Madej T, Gibrat J F, Bryant S H
Computational Biology Branch, National Center for Biotechnology Information, National Library of Medicine, National Institutes of Health, Bethesda, Maryland 20894, USA.
Proteins. 1995 Nov;23(3):356-69. doi: 10.1002/prot.340230309.

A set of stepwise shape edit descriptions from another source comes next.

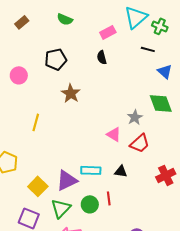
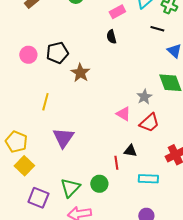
black pentagon: (56, 59) -> (57, 53), moved
cyan rectangle: (91, 170) -> (148, 179), moved
purple triangle: (67, 180) -> (63, 138), moved, turned -30
yellow square: (38, 186) -> (24, 166), moved
red line: (109, 198) -> (116, 163), moved

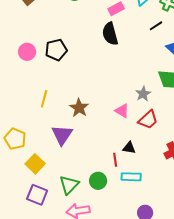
black line: (157, 29) -> (156, 26), turned -48
black semicircle: (111, 37) -> (110, 34), size x1.6
brown star: (80, 73) -> (79, 108), moved
yellow square: (24, 166) -> (35, 164), moved
cyan rectangle: (148, 179) -> (131, 177), moved

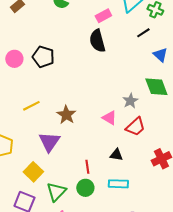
black pentagon: (56, 50) -> (43, 57), turned 30
yellow line: (44, 99) -> (31, 106), turned 48
red line: (115, 160) -> (87, 167), moved
yellow square: (35, 164) -> (33, 172), moved

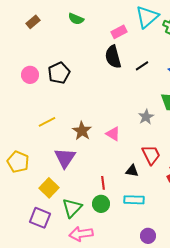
black line: (143, 33) -> (142, 66), moved
black pentagon: (43, 57) -> (59, 73), turned 30
pink triangle: (109, 118) -> (113, 134), moved
red trapezoid: (135, 127) -> (151, 155), moved, turned -75

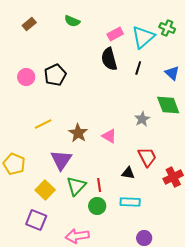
cyan triangle: (147, 17) -> (143, 37), moved
black line: (142, 66) -> (138, 68), turned -40
green triangle: (72, 208) -> (76, 186), moved

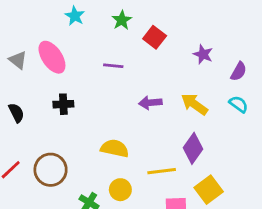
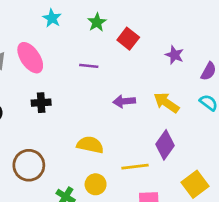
yellow square: (209, 190) -> (195, 184), moved

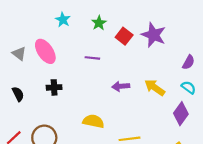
purple star: (175, 55) -> (154, 35), moved, size x1.6
purple diamond: (165, 145) -> (181, 114), moved

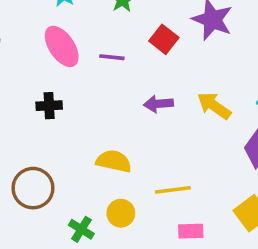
red square: (124, 36) -> (164, 39), moved
pink ellipse: (45, 51) -> (62, 46), moved

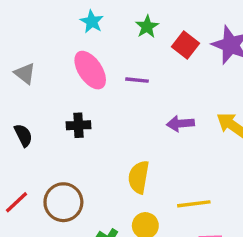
red square: (164, 39) -> (185, 45), moved
yellow semicircle: (114, 161) -> (139, 177), turned -92

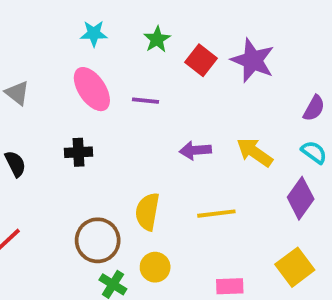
cyan star: (92, 22) -> (94, 34), turned -30
brown circle: (63, 202) -> (98, 240), moved
yellow line: (194, 204) -> (216, 214), moved

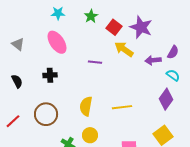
purple line: (145, 101) -> (95, 62), moved
purple arrow: (195, 150) -> (153, 60), moved
yellow arrow: (255, 152) -> (124, 49), moved
brown circle: (98, 240) -> (46, 114), moved

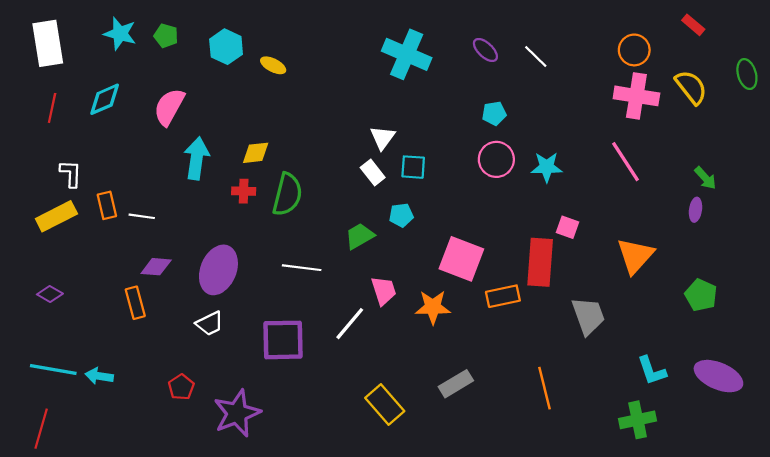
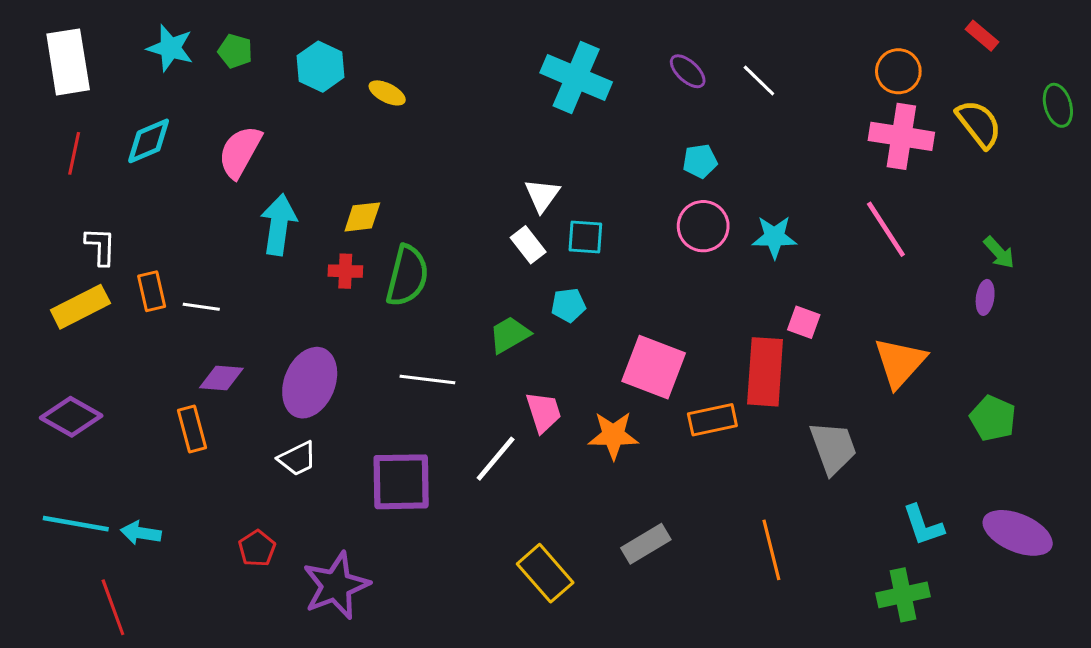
purple diamond: (50, 294) -> (71, 417), size x1.6
red line: (41, 429) -> (113, 607), moved, turned -36

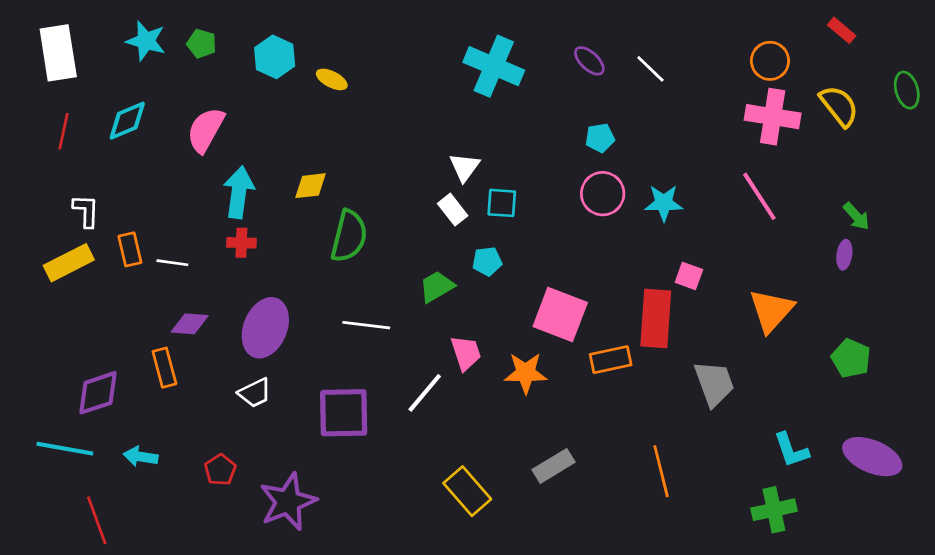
red cross: (345, 271) -> (241, 243), moved
purple diamond: (71, 417) -> (98, 393), moved, turned -48
cyan arrow: (141, 533) -> (141, 457), moved

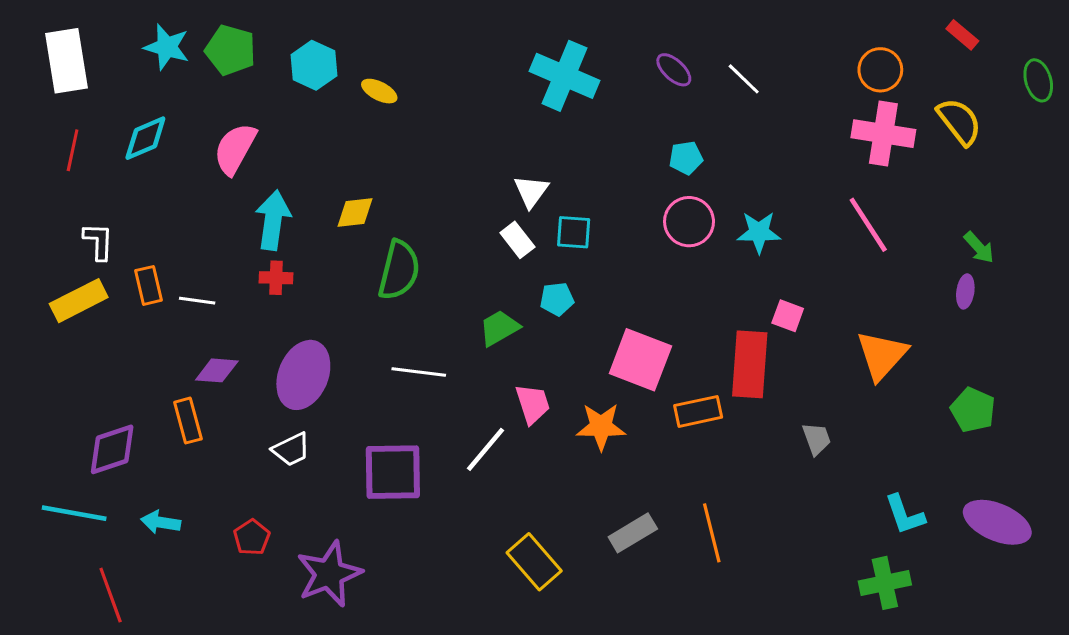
green pentagon: (202, 44) -> (230, 50), size x1.5
green ellipse: (907, 90) -> (1038, 80), moved
gray trapezoid: (714, 384) -> (817, 439), size x0.6
orange line: (661, 471) -> (712, 533), moved

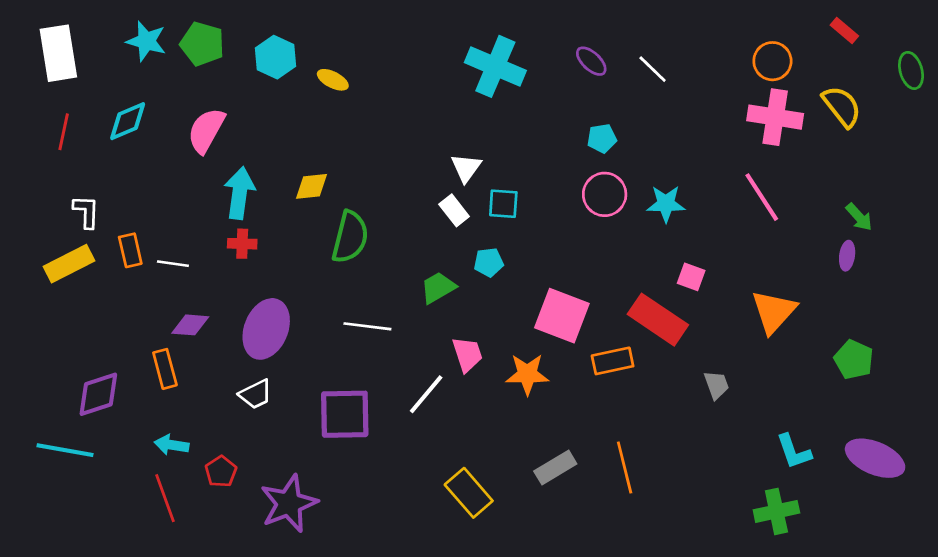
red rectangle: (750, 364) -> (658, 320), turned -60
cyan arrow: (161, 522) -> (172, 445), moved
red line: (111, 595) -> (165, 498), moved

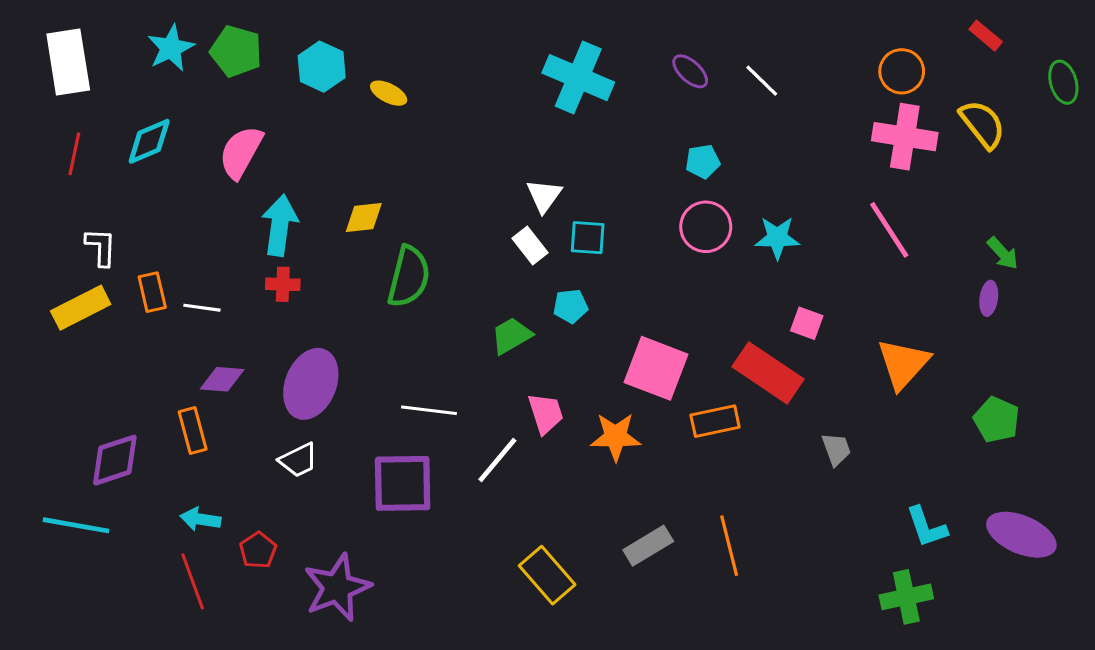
cyan star: (146, 41) -> (171, 48), turned 30
white line: (367, 326) -> (429, 410), moved

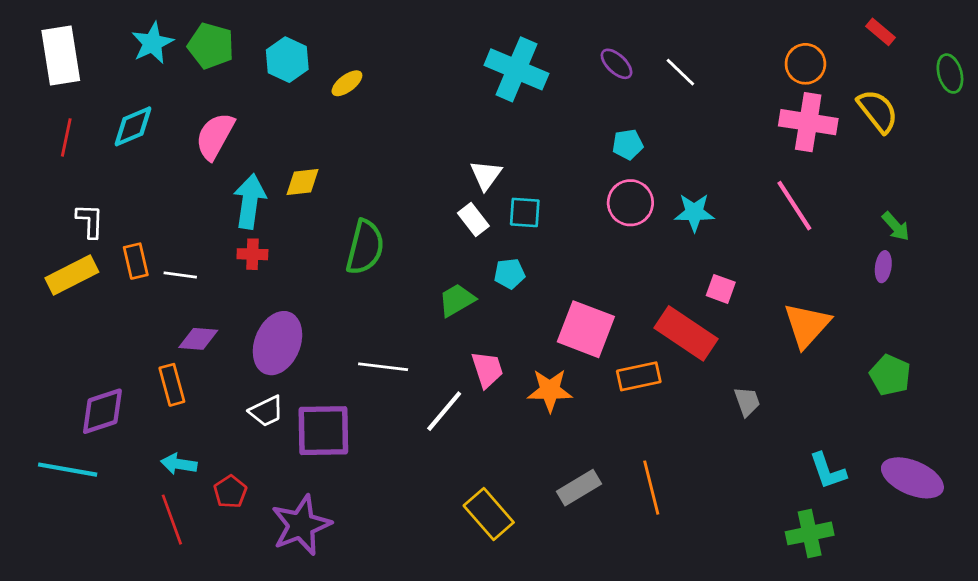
yellow ellipse: (389, 93) -> (347, 83), turned -64
yellow diamond: (364, 217) -> (303, 182), moved
purple square: (403, 483) -> (323, 431), moved

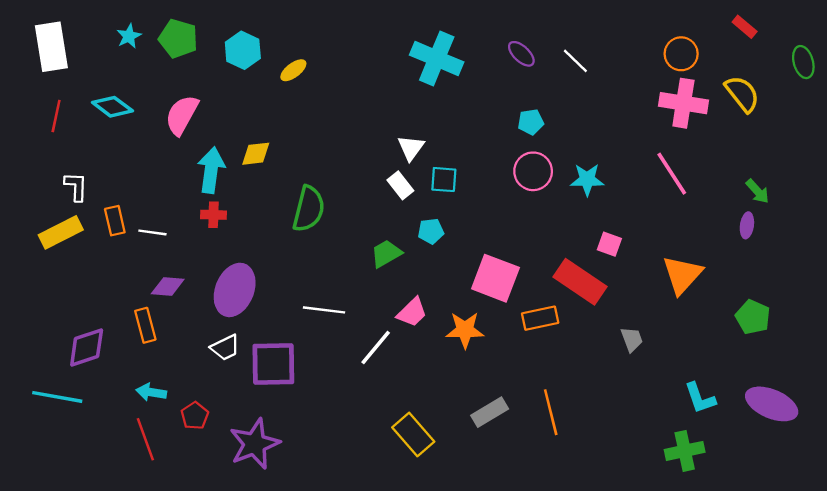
cyan star: (152, 43) -> (129, 36), size x0.7
cyan diamond: (133, 126) -> (112, 107), turned 60
pink trapezoid: (487, 369) -> (412, 312), turned 64

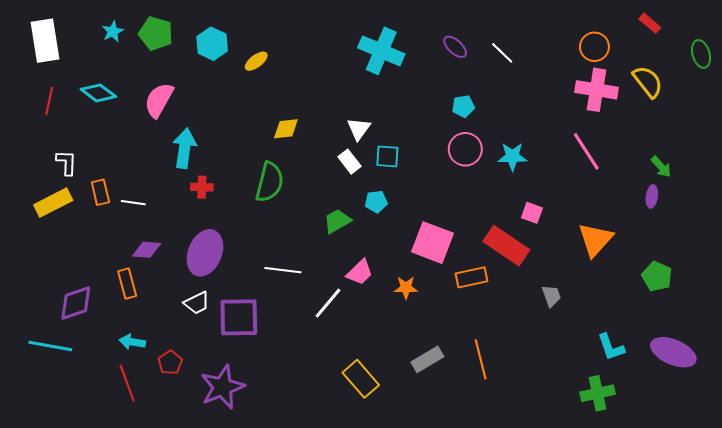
yellow diamond: (256, 154) -> (286, 129), moved
red cross: (213, 215) -> (202, 187), moved
orange star: (465, 330) -> (406, 288), size x0.7

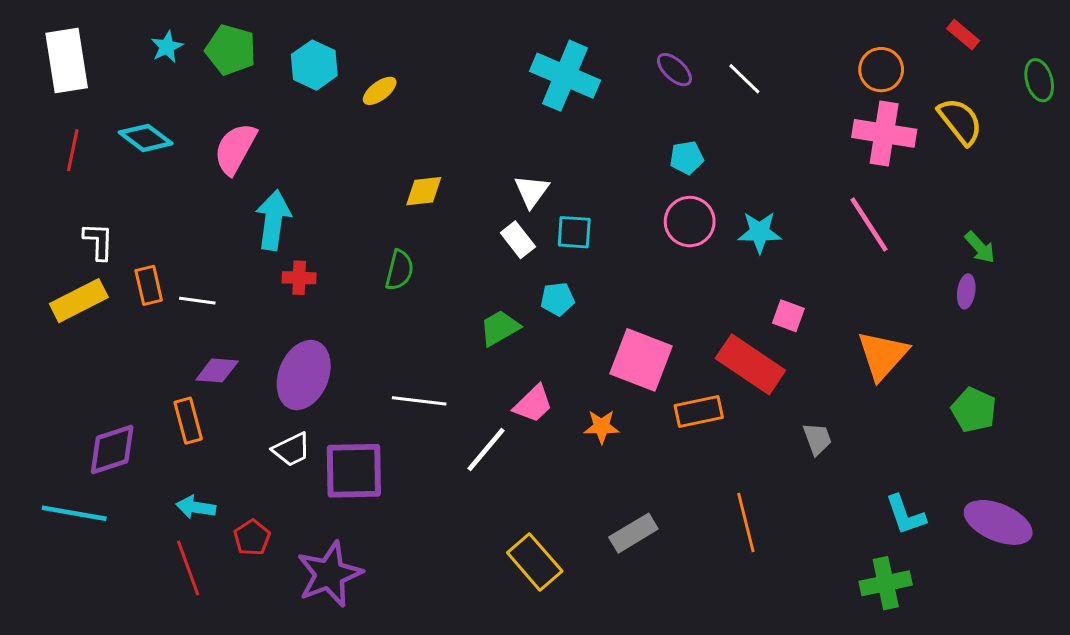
green semicircle: (270, 182) -> (399, 270), size x0.7
orange line: (481, 359) -> (746, 522), moved

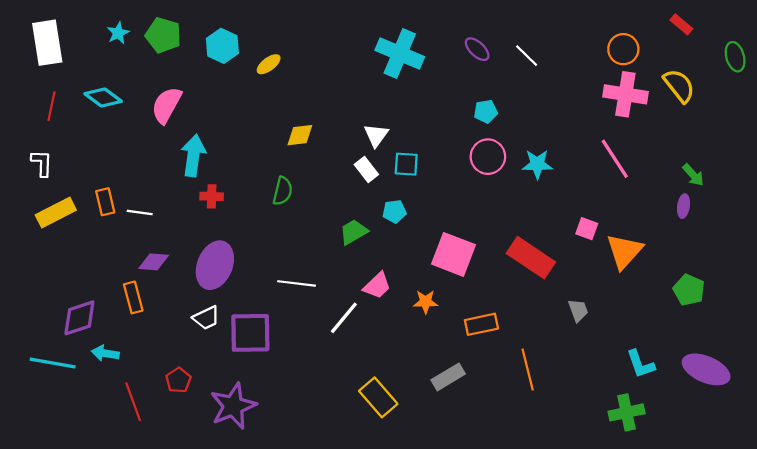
white L-shape: (99, 241) -> (42, 163), moved
pink square: (788, 316) -> (587, 229), moved
orange rectangle: (699, 411) -> (481, 324), moved
cyan arrow: (196, 507) -> (105, 353), moved

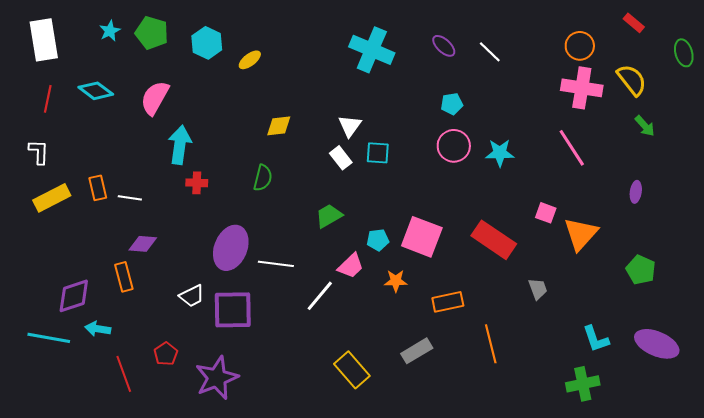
green arrow: (693, 175) -> (645, 126), moved
cyan pentagon: (394, 211) -> (378, 240), moved
purple ellipse: (215, 265) -> (231, 248), moved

We present an analysis of 10 blind predictions prepared for a recent conference, "Critical Assessment of Techniques for Protein Structure Prediction." The sequences of these proteins are not detectably similar to those of any protein in the structure database then available, but we attempted, by a threading method, to recognize similarity to known domain folds. Four of the 10 proteins, as we subsequently learned, do indeed show significant similarity to then-known structures. For 2 of these proteins the predictions were accurate, in the sense that a similar structure was at or near the top of the list of threading scores, and the threading alignment agreed well with the corresponding structural alignment. For the best predicted model mean alignment error relative to the optimal structural alignment was 2.7 residues, arising entirely from small "register shifts" of strands or helices. In the analysis we attempt to identify factors responsible for these successes and failures. Since our threading method does not use gap penalties, we may readily distinguish between errors arising from our prior definition of the "cores" of known structures and errors arising from inherent limitations in the threading potential. It would appear from the results that successful substructure recognition depends most critically on accurate definition of the "fold" of a database protein. This definition must correctly delineate substructures that are, and are not, likely to be conserved during protein evolution.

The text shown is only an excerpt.